Character embeddings are a type of word representation in natural language processing where each character in a word is assigned a vector, and words are represented as sequences or combinations of these character vectors. This approach allows models to capture morphological patterns, handle misspellings, and process rare or unseen words by building word meaning from their constituent characters. Character embeddings are especially useful for languages with rich morphology or when dealing with noisy text data.


### Positional Embeddings

Positional embeddings are a technique used in natural language processing models, especially in transformer architectures, to encode the order of tokens in a sequence. Since models like transformers process input tokens in parallel and lack inherent knowledge of token positions, positional embeddings inject information about the position of each token into the model. This is typically done by adding or concatenating a unique vector (the positional embedding) to each token embedding, allowing the model to capture the sequential structure of the input.

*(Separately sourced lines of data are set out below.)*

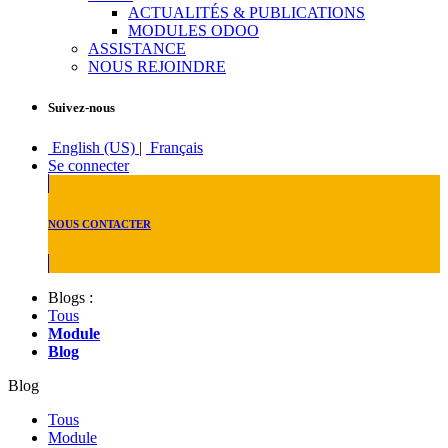
ACTUALITÉS & PUBLICATIONS
MODULES ODOO
ASSISTANCE
NOUS REJOINDRE
Suivez-nous
English (US)
|
Français
Se connecter
NOUS CONTACTER
Blogs :
Tous
Module
Blog
Blog
Tous
Module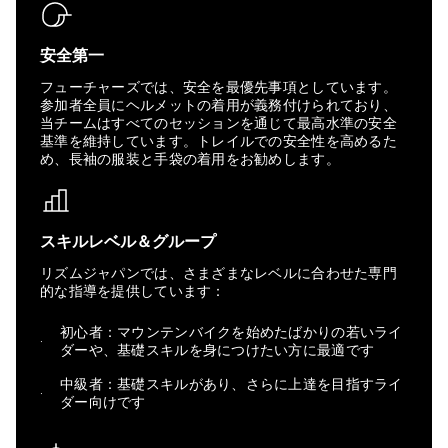
安全第一
フューチャーズでは、安全を最優先事項としています。
参加者全員にヘルメットの着用が義務付けられており、
当チームはすべてのセッションを通じて最高水準の安全
基準を維持しています。トレイルでの安全性を高めるた
め、長袖の服装と手袋の着用をお勧めします。
スキルレベル＆グループ
リズムジャパンでは、さまざまなレベルに合わせた専門
的な指導を提供しています：
初心者：マウンテンバイクを始めたばかりの若いライ
ダーや、基礎スキルを身につけたい方に最適です
中級者：基礎スキルがあり、さらに上達を目指すライ
ダー向けです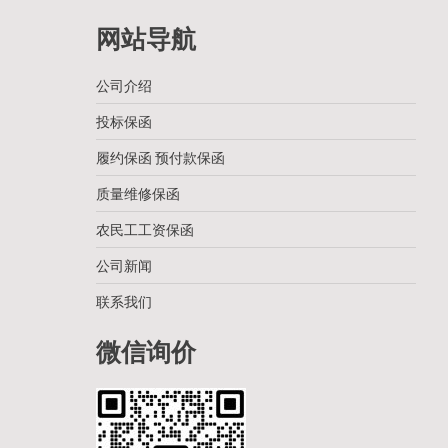
网站导航
公司介绍
投标保函
履约保函 预付款保函
质量维修保函
农民工工资保函
公司新闻
联系我们
微信询价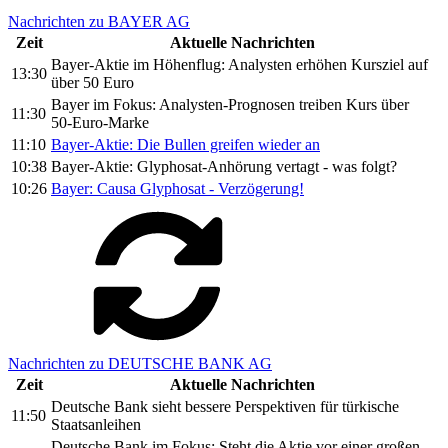
Nachrichten zu BAYER AG
Zeit
Aktuelle Nachrichten
Bayer-Aktie im Höhenflug: Analysten erhöhen Kursziel auf
13:30
über 50 Euro
Bayer im Fokus: Analysten-Prognosen treiben Kurs über
11:30
50-Euro-Marke
11:10
Bayer-Aktie: Die Bullen greifen wieder an
10:38
Bayer-Aktie: Glyphosat-Anhörung vertagt - was folgt?
10:26
Bayer: Causa Glyphosat - Verzögerung!
Nachrichten zu DEUTSCHE BANK AG
Zeit
Aktuelle Nachrichten
Deutsche Bank sieht bessere Perspektiven für türkische
11:50
Staatsanleihen
Deutsche Bank im Fokus: Steht die Aktie vor einer großen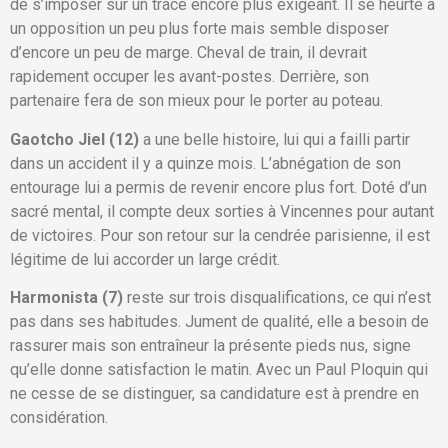
de s’imposer sur un tracé encore plus exigeant. Il se heurte à
un opposition un peu plus forte mais semble disposer
d’encore un peu de marge. Cheval de train, il devrait
rapidement occuper les avant-postes. Derrière, son
partenaire fera de son mieux pour le porter au poteau.
Gaotcho Jiel (12)
a une belle histoire, lui qui a failli partir
dans un accident il y a quinze mois. L’abnégation de son
entourage lui a permis de revenir encore plus fort. Doté d’un
sacré mental, il compte deux sorties à Vincennes pour autant
de victoires. Pour son retour sur la cendrée parisienne, il est
légitime de lui accorder un large crédit.
Harmonista (7)
reste sur trois disqualifications, ce qui n’est
pas dans ses habitudes. Jument de qualité, elle a besoin de
rassurer mais son entraîneur la présente pieds nus, signe
qu’elle donne satisfaction le matin. Avec un Paul Ploquin qui
ne cesse de se distinguer, sa candidature est à prendre en
considération.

Common approaches include fixed sinusoidal embeddings and learnable positional embeddings.


## Difference between BPE, WordPiece, and SentencePiece
 
 | Feature                | BPE (Byte Pair Encoding) | WordPiece                | SentencePiece              |
 |------------------------|-------------------------|--------------------------|----------------------------|
 | **Algorithm**          | Greedy pair merging     | Greedy pair merging      | Unigram LM or BPE          |
 | **Input**              | Pre-tokenized text      | Pre-tokenized text       | Raw text (no pre-tokenization needed) |
 | **Merge Criteria**     | Most frequent pairs     | Most likely pairs (maximizes likelihood) | Probabilistic (Unigram LM) or frequent pairs (BPE) |
 | **Used in**            | GPT, RoBERTa            | BERT, DistilBERT         | T5, ALBERT, XLNet          |
 | **Language Independence** | Limited (needs tokenization) | Limited (needs tokenization) | High (works on raw text)   |
 | **Special Features**   | Simple, fast            | Handles unknowns with ## prefix | Can handle languages without spaces |
 
 **Summary:**
 - **BPE** and **WordPiece** both use iterative merging of frequent symbol pairs, but WordPiece optimizes for likelihood and often uses special prefixes for subwords.
 - **SentencePiece** can operate directly on raw text, supports multiple algorithms (Unigram LM, BPE), and is more language-independent.